Natürlich werden Steuerparadiese auch für legal angesehene Aktivitäten genutzt, die aber in einem Kontinent mit der größten Ungleichheit ganz klar unmoralisch sind. Wir bringen also eine Diskussion darüber in Gang, was legal ist oder sein sollte: Dies ist eine Diskussion über Ethik: Welche Werte stehen im Zentrum der Gesellschaft, die wir versuchen für das Lateinamerika von Heute aufzubauen?

Mehr als 30 Millionen Menschen in der Region könnten aus der Armut heraus kommen, wenn dieser Reichtum, der sich aktuell in den Steuerparadiesen befindet, angemessen besteuert würde. Das ist das ethische Dilemma, dem wir uns stellen: ein Kampf gegen die Armut - oder das Recht einer reichen Elite, Wege zu finden, sich noch mehr zu bereichern.

Es ist eine Schande dass Lateinamerika immer noch der Kontinent mit der größten Ungleichheit auf der Welt ist. Wie bekämpfen wir diese Situation? Es ist aus unseren Erfahrungen mit den verlorenen Jahrzehnten der 80er und 90er-Jahre eindeutig klar, dass der Neoliberalismus für unseren Kontinent nichts anzubieten hat. Alle unsere Errungenschaften haben gezeigt, dass es notwendig ist, Regeln zu haben, die den Markt kontrollieren und sicherstellen, dass die Wirtschaft für die Mehrheit der Bevölkerung funktioniert. Die Steuerparadiese spiegeln das Gegenteil davon wider, es ist der Kapitalismus des freien Marktes in seiner schonungslosesten Form, der nur einer kleinen Elite zugute kommt.

Präsident Correa hat kürzlich in einem Interview mit Telesur gesagt, dass er ein Referendum vorschlägt1, um diejenigen von öffentlichen Ämtern auszuschließen, die Vermögen in Steuerparadiesen haben. Wie soll die Umsetzung dieser Maßnahme aussehen und wie viele Personen könnte sie betreffen?

Der Vorschlag ist sehr einfach: wir werden ein Referendum parallel zu den im kommenden Jahr stattfindenden Präsidentschafts- und Parlamentswahlen haben. Wenn die Bevölkerung zustimmt, wäre es Politikern und öffentlichen Angestellten untersagt, ihr Vermögen in Steuerparadiesen zu haben. Für die, die ein öffentliches Amt innehaben, wird es eine Frist von einem Jahr ab dem Zeitpunkt des Referendums geben, um das Geld zurück ins Land zu bringen.

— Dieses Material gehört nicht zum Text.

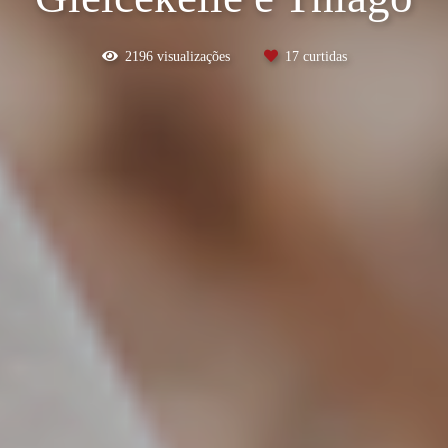
2196
visualizações
17
curtidas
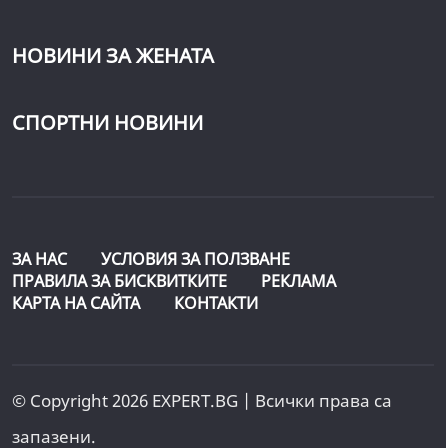
НОВИНИ ЗА ЖЕНАТА
СПОРТНИ НОВИНИ
ЗА НАС
УСЛОВИЯ ЗА ПОЛЗВАНЕ
ПРАВИЛА ЗА БИСКВИТКИТЕ
РЕКЛАМА
КАРТА НА САЙТА
КОНТАКТИ
© Copyright 2026 EXPERT.BG | Всички права са
запазени.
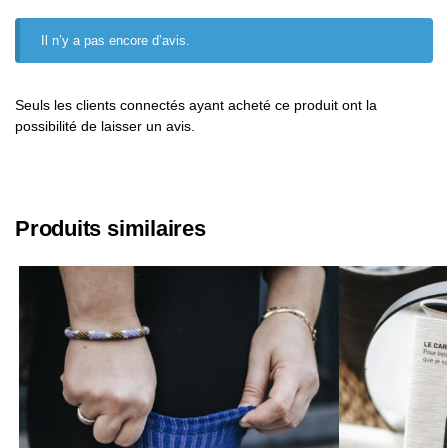
Il n’y a pas encore d’avis.
Seuls les clients connectés ayant acheté ce produit ont la
possibilité de laisser un avis.
Produits similaires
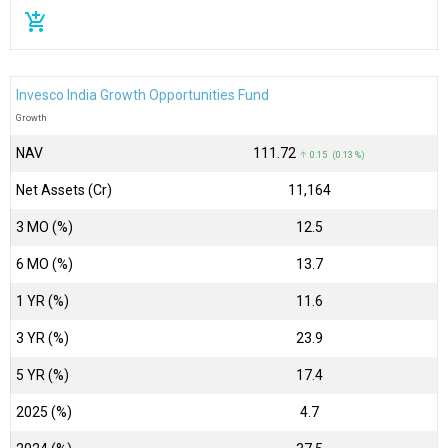
add_shopping_cart
Invesco India Growth Opportunities Fund
Growth
NAV
₹111.72
↑ 0.15 (0.13 %)
Net Assets (Cr)
₹11,164
3 MO (%)
12.5
6 MO (%)
13.7
1 YR (%)
11.6
3 YR (%)
23.9
5 YR (%)
17.4
2025 (%)
4.7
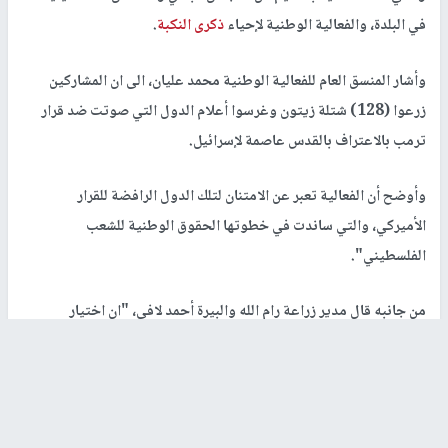
في البلدة، والفعالية الوطنية لإحياء
ذكرى النكبة
.
وأشار المنسق العام للفعالية الوطنية محمد عليان، الى ان المشاركين
زرعوا (128) شتلة زيتون وغرسوا أعلام الدول التي صوتت ضد قرار
ترمب بالاعتراف بالقدس عاصمة لإسرائيل.
وأوضح أن الفعالية تعبر عن الامتنان لتلك الدول الرافضة للقرار
الأميركي، والتي ساندت في خطوتها الحقوق الوطنية للشعب
الفلسطيني".
من جانبه قال مدير زراعة رام الله والبيرة أحمد لافي، "ان اختيار
ترمسعيا مكانا لهذه الفعالية جاء كون جزء من أراضيها مهددا بالاستيلاء.
وأضاف، ان وزارة الزراعة تستهدف المناطق المهددة، أو التي تقع قرب
المستوطنات حيث تقوم بفلاحتها وزراعتها.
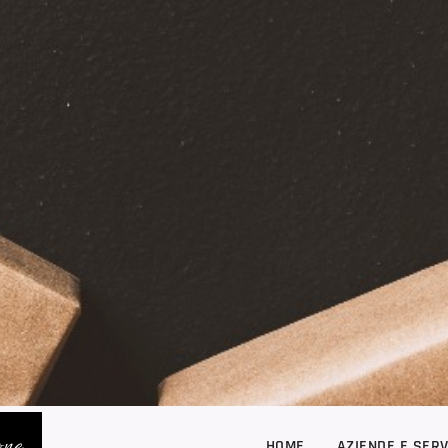
one
HOME
AZIENDE E SERV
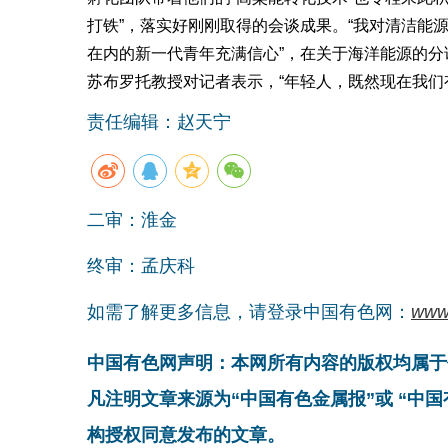
打铁”，落实好刚刚取得的会谈成果。“我对清洁能
在内的新一代青年充满信心”，在关于海洋能源的
苏布罗托教授对记者表示，“年轻人，既然现在我们
责任编辑：赵天宁
二审：淮金
终审：孟庆科
如需了解更多信息，请登录中国有色网：
www
中国有色网声明：本网所有内容的版权均属于
凡注明文章来源为“中国有色金属报”或 “中
构授权同意发布的文章。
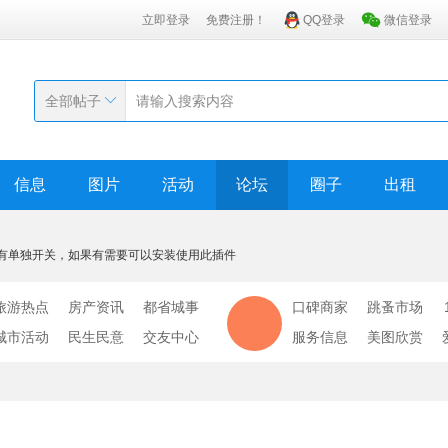
立即登录
免费注册！
QQ登录
微信登录
全部帖子
信息
图片
活动
论坛
圈子
出租
有单独开关，如果有需要可以安装使用此插件
旅游热点
房产资讯
都省城事
口碑商家
跳蚤市场
城市活动
民生民意
交友中心
服务信息
美图欣赏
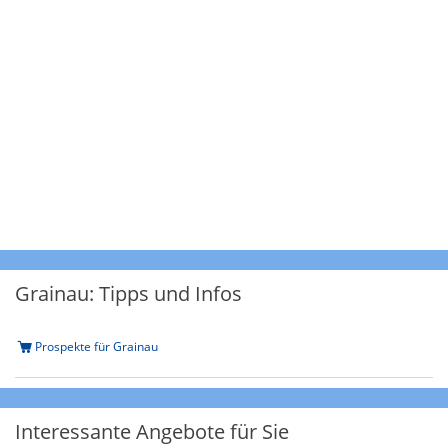
Grainau: Tipps und Infos
Prospekte für Grainau
Interessante Angebote für Sie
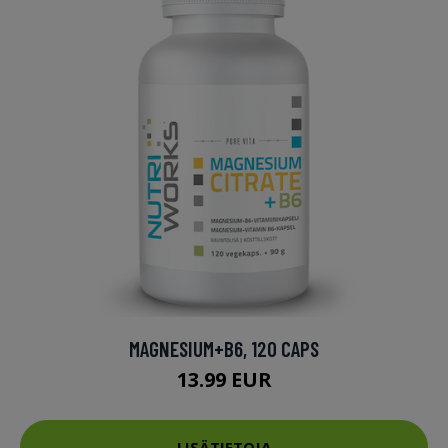
MAGNESIUM+B6, 120 CAPS
13.99 EUR
LISÄTIETOJA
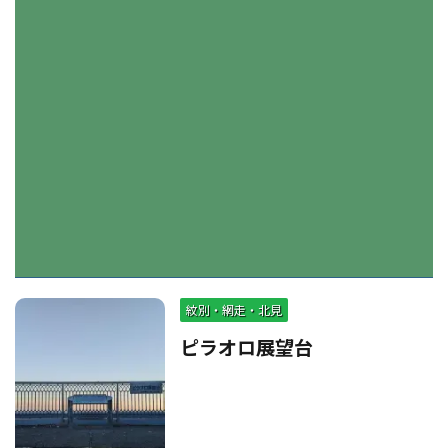
紋別・網走・北見
ピラオロ展望台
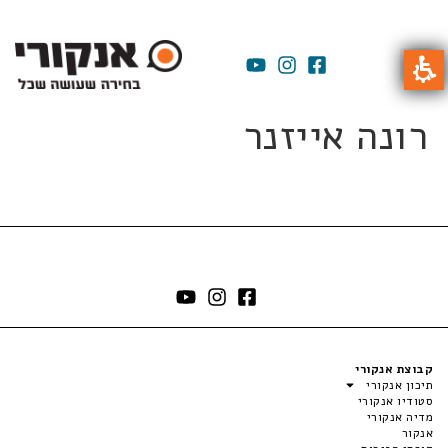
רונה אייזנר
קבוצת אנקורי
תיכון אנקורי
סטודיו אנקורי
מדיה אנקורי
אנקור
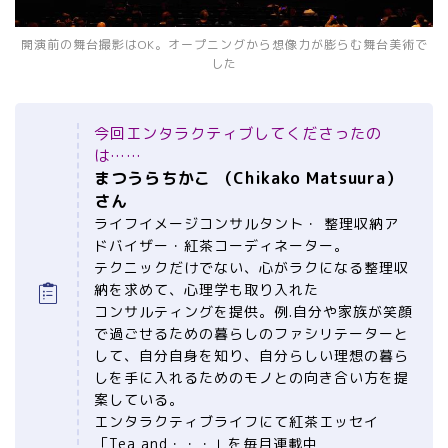
開演前の舞台撮影はOK。オープニングから想像力が膨らむ舞台美術で
した
今回エンタラクティブしてくださったの
は……
まつうらちかこ
（Chikako Matsuura）
さん
ライフイメージコンサルタント・ 整理収納ア
ドバイザー・紅茶コーディネーター。
テクニックだけでない、心がラクになる整理収
納を求めて、心理学も取り入れた
コンサルティングを提供。例.自分や家族が笑顔
で過ごせるための暮らしのファシリテーターと
して、自分自身を知り、自分らしい理想の暮ら
しを手に入れるためのモノとの向き合い方を提
案している。
エンタラクティブライフにて紅茶エッセイ
「Tea and・・・」を毎月連載中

Jeder kann sich für die Wahlen 2017 als Kandidat aufstellen lassen. Unsere Absicht ist es nicht, Kandidaten auszuschließen, die im Moment ihr Geld in Steuerparadiesen haben, sie haben ein ganzes Jahr Zeit, das Geld zurückzubringen. Wir wissen nicht, wie viele Politiker davon betroffen wären. Jedoch ist seit der Veröffentlichung der Panama Papers deutlich geworden, dass eine beträchtliche Anzahl von mächtigen Politikern der Rechten in Ecuador mit diesem Skandal in Verbindung gebracht wurden. Und vielleicht haben sie sich deshalb so feindselig gegenüber der geplanten Maßnahme gezeigt, wie es bei vielen Parteien der Rechten zu sehen war.

Aber diese Kampagne sollte auch in einem weitergehenden Zusammenhang gesehen werden: Es ist ein Versuch Ecuadors, eine globale Debatte über die Abschaffung der Steuerparadiese zu initiieren. Die Panama Papers haben das Thema in die öffentliche Diskussion gebracht und viele Politiker haben ihren Unmut darüber gezeigt. Jetzt brauchen wir Politiker, die eine Führungsrolle mit konkreten Aktionen übernehmen und nicht nur reden.

Dies ist also ein Vorschlag, den Ecuador in das Zentrum der globalen Führung bringen will. Wir hoffen, dass dies andere inspiriert, dasselbe zu tun oder ihre eigene Vorschläge einbringen.